The first was set in Benghazi, a level that takes place fairly early in the game. Before the mission started, I got a quick glimpse at the customization and loadout screen that appears before each assignment. In addition to weapons and gadgets, players can choose, customize, and upgrade outfits that fit their play styles, as well as taking into account what’s appropriate for that particular mission. The daytime Benghazi setting meant that Sam (and thus the player) had to be aware that he was much more visible. The demo had him making his way through Benghazi hanging from walls, crouching behind cover, and sprinting through rooftops instead of taking a more direct route. The controls let you run, crouch, drop, and climb at the touch of a button, which should make the gameplay feel very fluid.

Blacklist‘s London level from the second half of the game, on the other hand, was much more traditionally Splinter Cell, and required a stealthier loadout–Ubisoft wants players to “gear up properly.” Taking place during a dark, rainy night, the setting forced Sam to stick to the shadows and make strategic use of the few light sources. Nighttime in Blacklist isn’t pale or washed out; the darkness forces the player to adhere to the environment and be aware of the light. As the developer put it, “Sam lives and dies by the shadow.”
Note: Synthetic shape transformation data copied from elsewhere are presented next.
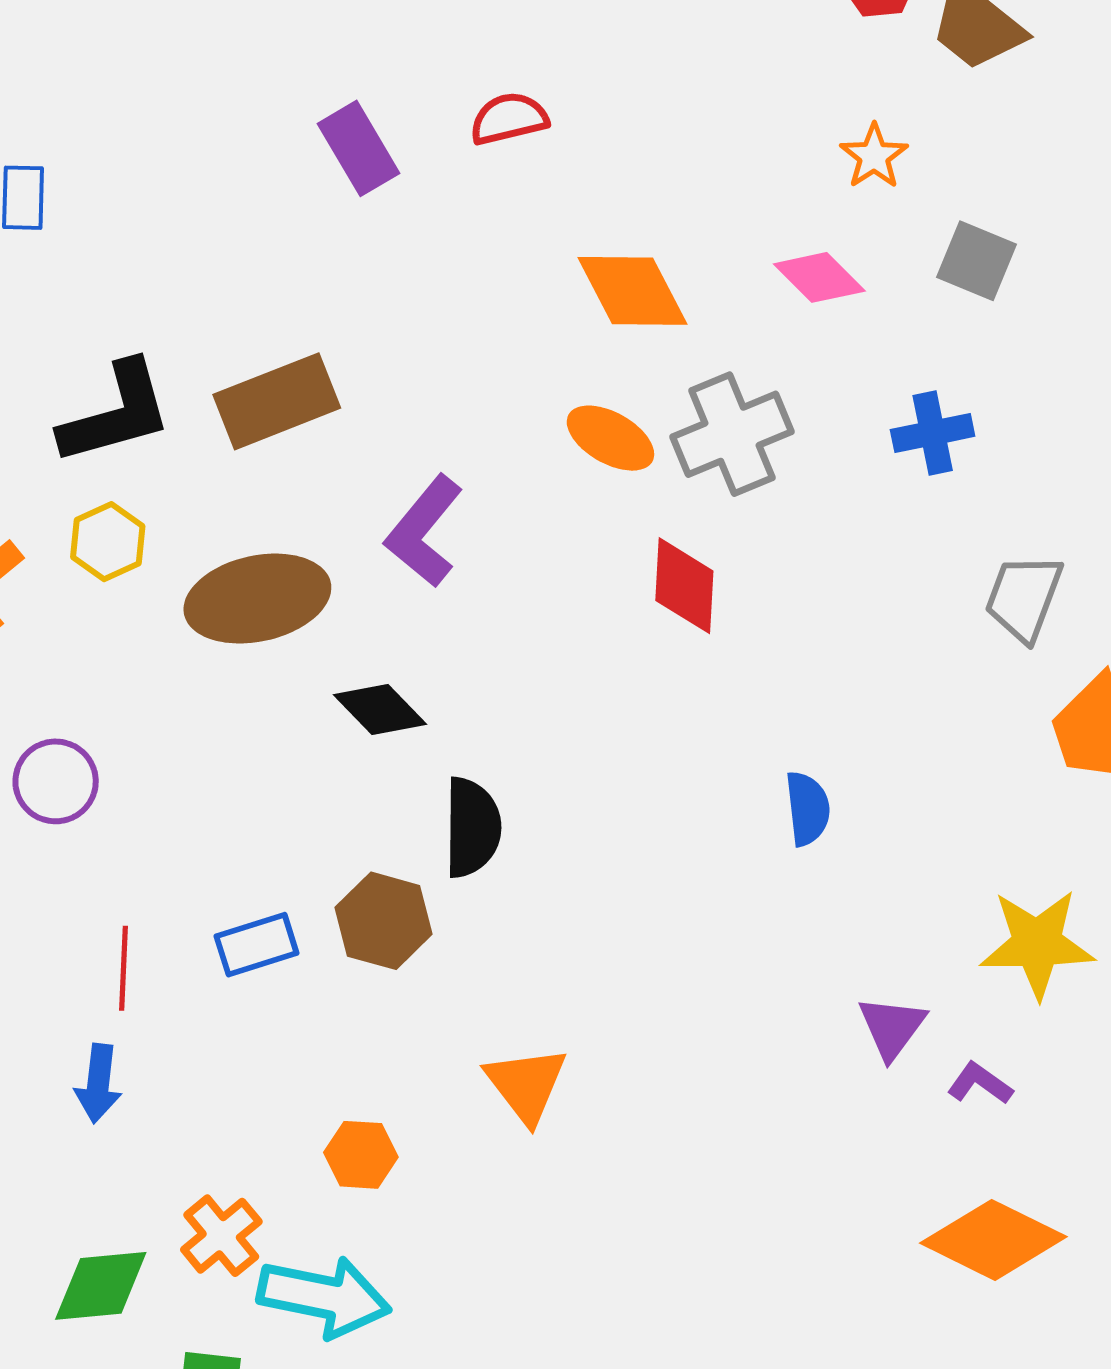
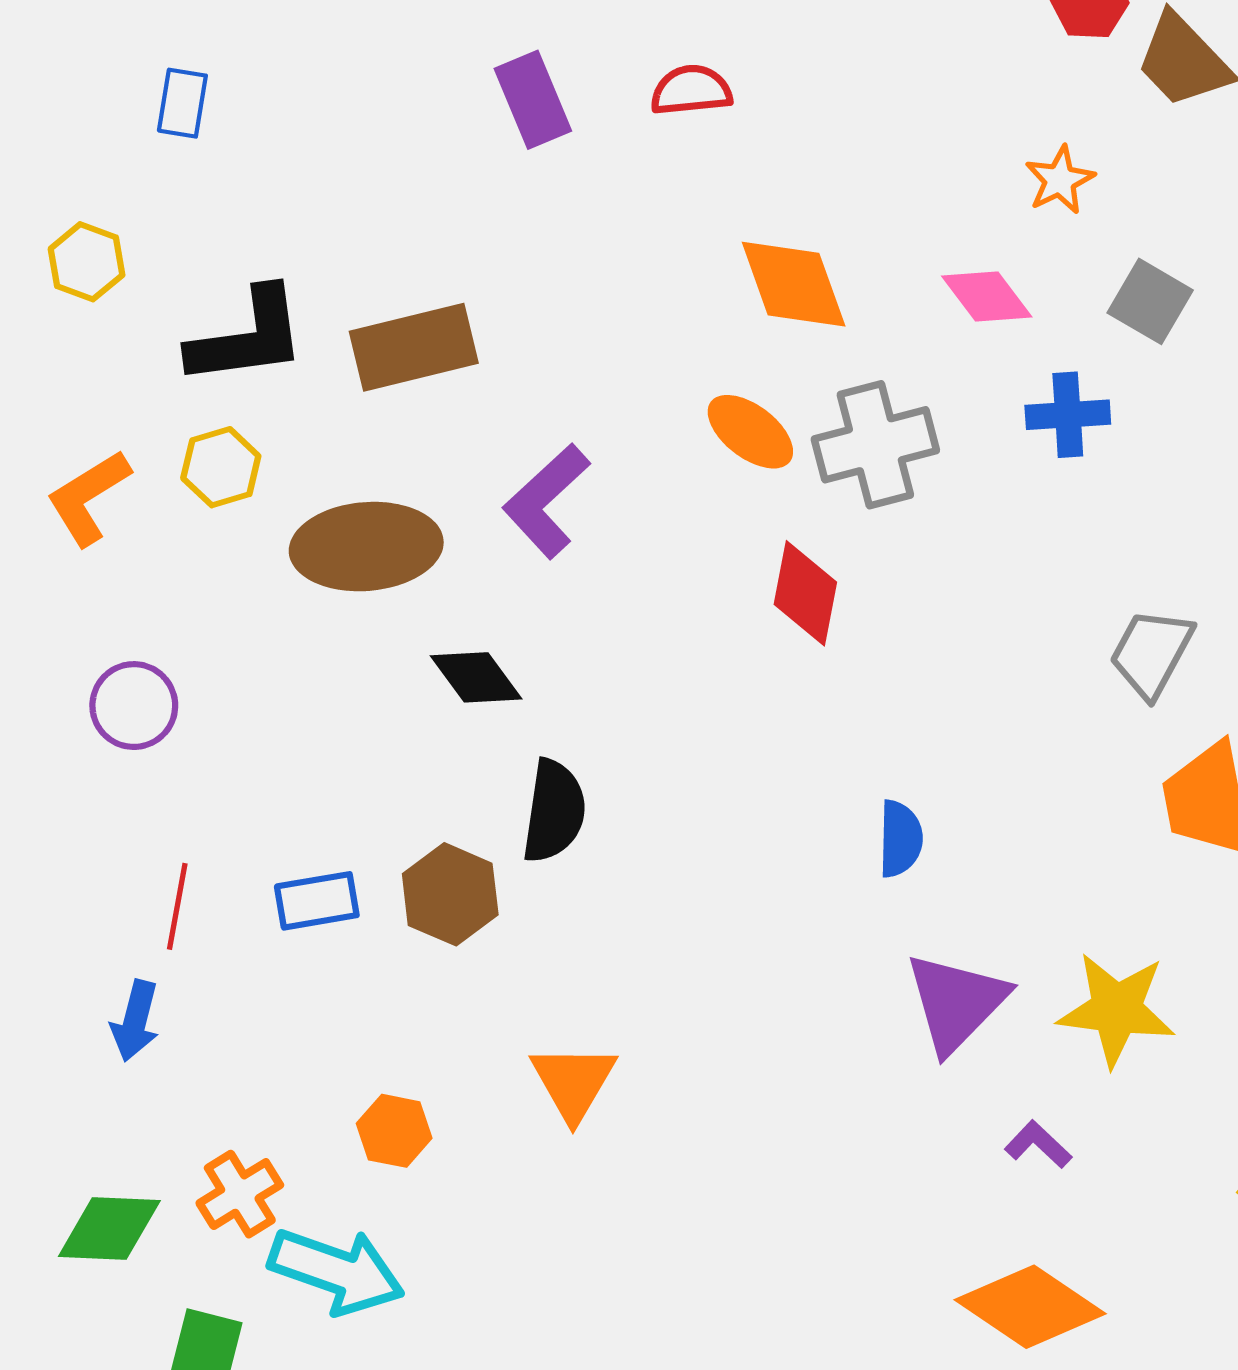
blue cross: (933, 433) -> (1068, 415), moved
purple triangle: (892, 1027) -> (956, 1002), moved, size x1.5

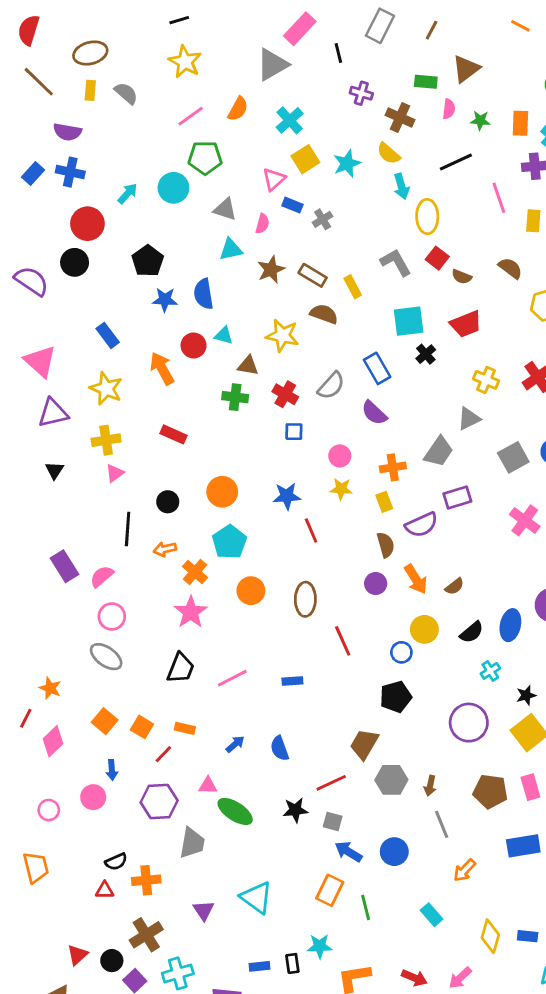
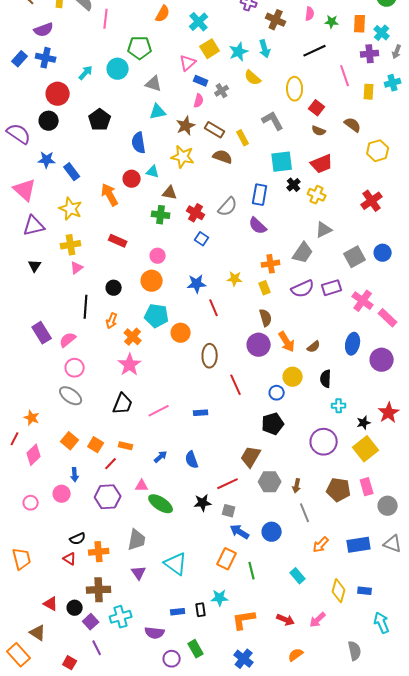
pink line: (191, 116) -> (106, 19), moved, turned -48
purple semicircle: (67, 132) -> (44, 30), turned -30
yellow semicircle: (389, 153) -> (253, 78), moved
cyan arrow: (401, 186) -> (265, 49), moved
pink semicircle: (262, 224) -> (199, 101), moved
red square: (437, 258) -> (317, 108), moved
blue star: (165, 300) -> (47, 160), moved
yellow star: (282, 335) -> (183, 157), moved
blue rectangle: (377, 368) -> (260, 195), turned 40
yellow cross: (486, 380) -> (317, 195), moved
blue square: (294, 432) -> (202, 239), turned 32
pink circle: (340, 456) -> (158, 256), moved
purple rectangle: (457, 497) -> (332, 288), moved
purple semicircle: (422, 525) -> (303, 289), moved
cyan pentagon: (229, 542) -> (157, 316), turned -30
orange arrow: (165, 549) -> (112, 321), turned -56
purple circle: (376, 584) -> (259, 345), size x1.5
orange circle: (251, 591) -> (181, 333), moved
blue ellipse: (510, 625) -> (353, 344), moved
black semicircle: (472, 632) -> (326, 379), turned 132
cyan cross: (490, 671) -> (339, 406), turned 32
gray trapezoid: (192, 843) -> (137, 540), moved
blue rectangle: (523, 846) -> (359, 545), moved
orange trapezoid: (36, 867) -> (22, 559), moved
red triangle: (105, 890) -> (70, 559), turned 32
brown cross: (146, 935) -> (99, 590), turned 30
red triangle: (77, 955) -> (51, 604), turned -49

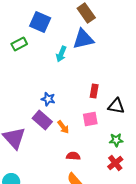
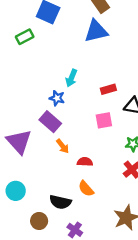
cyan arrow: (61, 54) -> (71, 78), moved
red rectangle: (94, 91) -> (108, 89), turned 64
orange arrow: (63, 127) -> (63, 146), moved

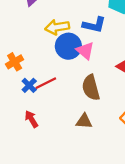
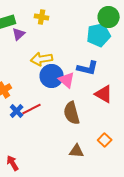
blue L-shape: (94, 25) -> (88, 68), moved
red arrow: (31, 119) -> (13, 163), moved
brown triangle: (84, 121) -> (77, 151), moved

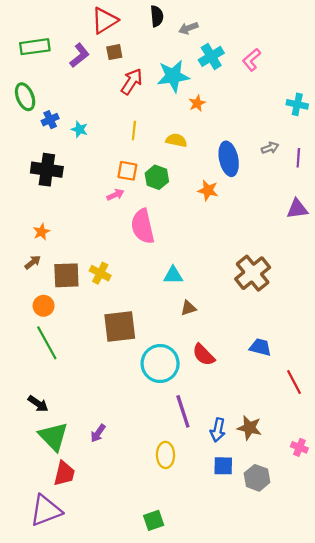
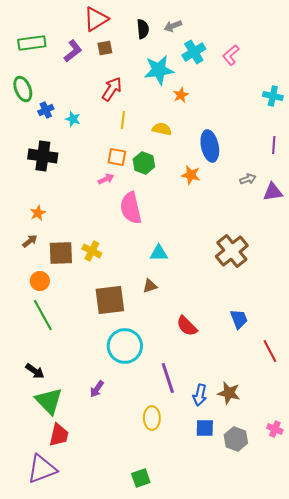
black semicircle: (157, 16) -> (143, 29), moved
red arrow: (132, 82) -> (112, 89), moved
gray arrow: (270, 148) -> (248, 179), moved
brown triangle: (188, 308) -> (150, 286), moved
blue trapezoid: (260, 347) -> (239, 319), turned 55
cyan circle: (160, 364) -> (125, 346), moved
purple arrow: (98, 433) -> (97, 389), moved
pink cross: (299, 447) -> (275, 429), moved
The levels were designed to be more open and give Sam a tactical advantage. These larger, more sandbox-like environments are new to the Splinter Cell series, and they allow each one to be approached from different angles. According to the developer, that means each gameplay style makes Blacklist feel like a totally different game.

Marking enemies, a tactic introduced in Splinter Cell: Conviction, returns in Blacklist and allows gunshots and hand-to-hand moves to be strung together, “killing in motion.” Sam doesn’t have to be a killer, though; nonlethal weapons and hand-to-hand combat moves may make the game a little harder, but the option is there for those who prefer the additional challenge of not killing foes. Nonlethal gadgets can be chosen in the loadout, and Sam can render enemies unconscious–but they will be revived if they’re discovered, so then he’s tasked with hiding the bodies.

I received a brief explanation of the economy system, in which you’ll earn money based on your gameplay style. These are Ghost, which is traditional stealth; Assault, described as “exactly what it sounds like”; and Panther, a mix of both. Money earned in the single-player game can be used to equip your multiplayer character, providing more incentives to adhere to your chosen playstyle. You’ll also make more money by using nonlethal moves.

Multiple difficulty modes let longtime fans of the series find a challenge while allowing newcomers to adapt to the game. In addition to Rookie, Normal, and Realistic modes, the Perfectionist level requires “hardcore stealth.” Designed for the old-school fans, Perfectionist strips Sam of some of his newer abilities and reintroduces the unforgiving “one shot, one kill” mechanic.

Though Splinter Cell: Blacklist doesn’t force the player to adhere to stealthy gameplay as strictly as some of its predecessors, it’s still integral to the game; stealth is part of Sam’s personality. Running and gunning is not what Blacklist is about, and trying to play that way will make the game more difficult and, from the sound of the economy system, less rewarding. This seems like a balance that should please hardcore Splinter Cell fans while still appealing to new ones; we’ll find out for sure when Blacklist launches on August 20 for the Xbox 360, PS3, and PC.